Cambiogenplasmid

Gene therapy
- Target gene: VEGF
- Vector: Plasmid

Clinical data
- Trade names: Neovasculgen
- Other names: Pl-VEGF165
- Routes of administration: Intraneural injection
- ATC code: V03AX (WHO) ;

Identifiers
- CAS Number: 1540077-18-6;
- ChemSpider: none;

= Cambiogenplasmid =

Gene therapy medication

Cambiogenplasmid, sold under the brand name Neovasculgen, is a gene therapy drug for treatment of peripheral artery disease, including critical limb ischemia; it delivers the gene encoding for vascular endothelial growth factor (VEGF). Neovasculogen is a plasmid encoding the CMV promoter and the 165 amino acid form of VEGF. It was developed by the Human Stem Cells Institute in Russia and approved in Russia in 2011.

Cambiogenplasmid formulation was invented and developed by Zagit Gaymalov in Alexander Kabanov's lab at the University of Nebraska Medical Center in 2005. Kabanov and his team demonstrated that certain block copolymers could induce transient plasmid expression in muscle tissue for up to a month.

Inspired by this discovery, Gaymalov, then a graduate student, explored its potential for clinical applications, focusing on prolonged gene expression. One of the most pressing medical challenges at the time was hind-limb ischemia, a condition with significant unmet clinical needs and no pharmacological treatments available beyond surgery or amputation. Under the guidance of Irving Zucker and Maram Reddy, Gaymalov developed a murine model to replicate hind-limb ischemia conditions.

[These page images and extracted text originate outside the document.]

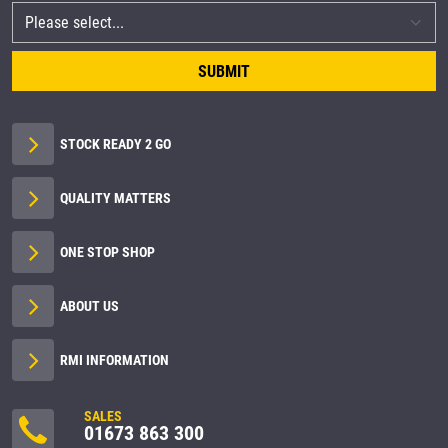
SUBMIT
STOCK READY 2 GO
QUALITY MATTERS
ONE STOP SHOP
ABOUT US
RMI INFORMATION
SALES
01673 863 300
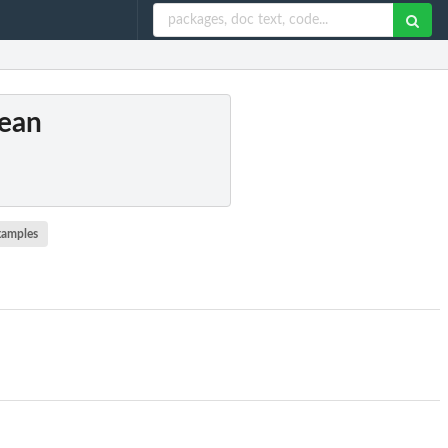
Mean
xamples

The initial formulation consisted of a plasmid encoding VEGF 165 under the CMV promoter, combined with the non-ionic carrier SP1017, composed of two amphiphilic block copolymers (Pluronics L61 and F127). In 2006, this work earned a pre-doctoral fellowship from the American Heart Association and led to multiple publications. By 2011, the exact formulation received approval for clinical use in Russia.